## REQUIRED ACTION
Return all the lines below in which the string "الملفات" appears.

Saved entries
┄┄┄┄┄┄

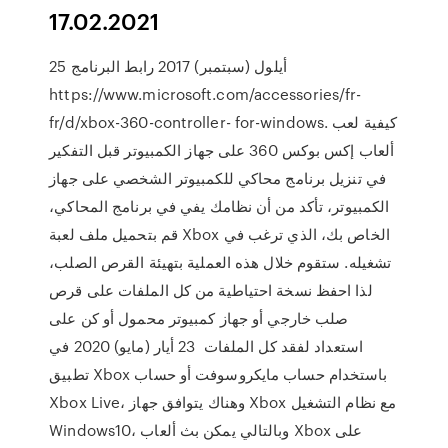
17.02.2021
25 أيلول (سبتمبر) 2017 رابط البرنامج
https://www.microsoft.com/accessories/fr-
fr/d/xbox-360-controller- for-windows. كيفية لعب
ألعاب إكس بوكس ​​360 على جهاز الكمبيوتر قبل التفكير
في تنزيل برنامج محاكي للكمبيوتر الشخصي على جهاز
الكمبيوتر، تأكد من أن نظامك يفي في برنامج المحاكي،
قم بتحميل ملف لعبة Xbox الخاص بك، الذي ترغب في
تشغيله. ستقوم خلال هذه العملية بتهيئة القرص الصلب،
لذا احفظ نسخة احتياطية من كل الملفات على قرص
صلب خارجي أو جهاز كمبيوتر محمول أو كن على
استعداد لفقد كل الملفات 23 أيار (مايو) 2020 في
تطبيق Xbox باستخدام حساب مايكروسوفت أو حساب
Xbox Live، وهناك يتوافق جهاز Xbox مع نظام التشغيل
Windows10، وبالتالي يمكن بث ألعاب Xbox على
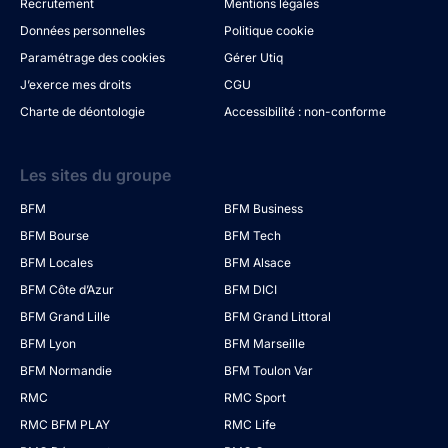
Recrutement
Mentions légales
Données personnelles
Politique cookie
Paramétrage des cookies
Gérer Utiq
J’exerce mes droits
CGU
Charte de déontologie
Accessibilité : non-conforme
Les sites du groupe
BFM
BFM Business
BFM Bourse
BFM Tech
BFM Locales
BFM Alsace
BFM Côte d’Azur
BFM DICI
BFM Grand Lille
BFM Grand Littoral
BFM Lyon
BFM Marseille
BFM Normandie
BFM Toulon Var
RMC
RMC Sport
RMC BFM PLAY
RMC Life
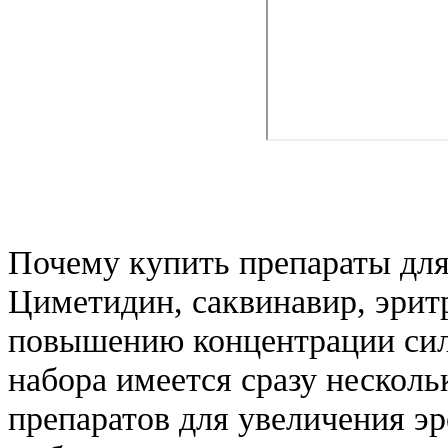
Почему купить препараты для
Циметидин, саквинавир, эри
повышению концентрации силд
набора имеется сразу несколь
препаратов для увеличения э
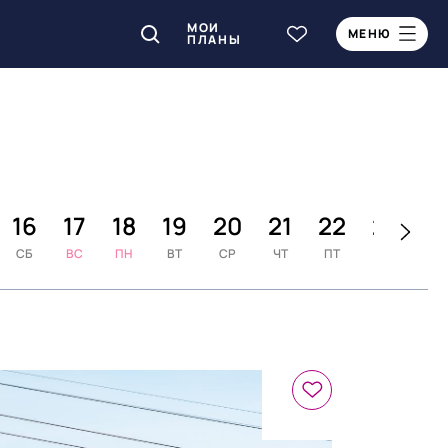
МОИ
МЕНЮ
ПЛАНЫ
16
17
18
19
20
21
22
23
2
СБ
ВС
ПН
ВТ
СР
ЧТ
ПТ
СБ
В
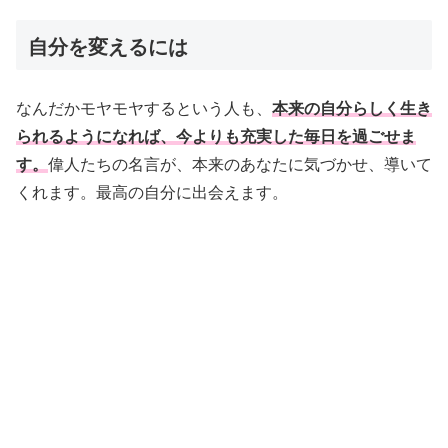
自分を変えるには
なんだかモヤモヤするという人も、
本来の自分らしく生き
られるようになれば、今よりも充実した毎日を過ごせま
す。
偉人たちの名言が、本来のあなたに気づかせ、導いて
くれます。最高の自分に出会えます。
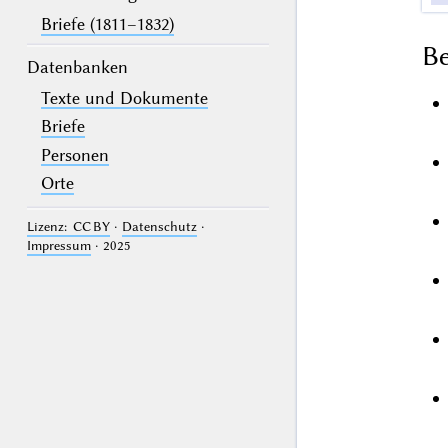
Briefe (1811–1832)
B
Datenbanken
Texte und Dokumente
Briefe
Personen
Orte
Lizenz: CC BY
·
Datenschutz
·
Impressum
· 2025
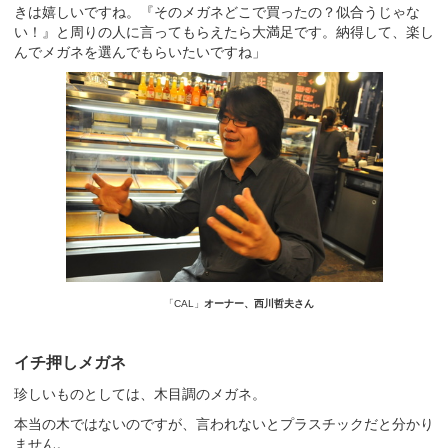
きは嬉しいですね。『そのメガネどこで買ったの？似合うじゃな
い！』と周りの人に言ってもらえたら大満足です。納得して、楽し
んでメガネを選んでもらいたいですね」
「CAL」
オーナー、西川哲夫さん
イチ押しメガネ
珍しいものとしては、木目調のメガネ。
本当の木ではないのですが、言われないとプラスチックだと分かり
ません。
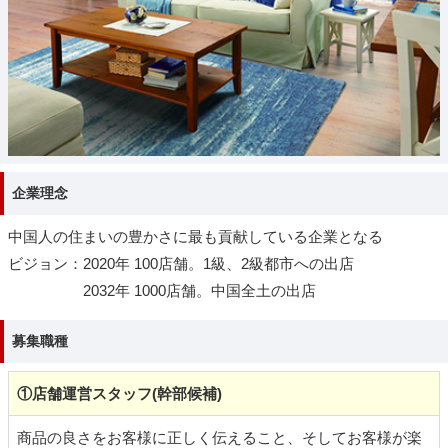
企業理念
中国人の住まいの豊かさに最も貢献している企業となる
ビジョン：2020年 100店舗。1級、2級都市への出店
2032年 1000店舗。中国全土の出店
募集職種
①店舗運営スタッフ(幹部候補)
商品の良さをお客様に正しく伝えること、そしてお客様が楽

┄┄┄┄┄┄

## SOLUTION FOR THIS EXERCISE
لذا احفظ نسخة احتياطية من كل الملفات على قرص
استعداد لفقد كل الملفات 23 أيار (مايو) 2020 في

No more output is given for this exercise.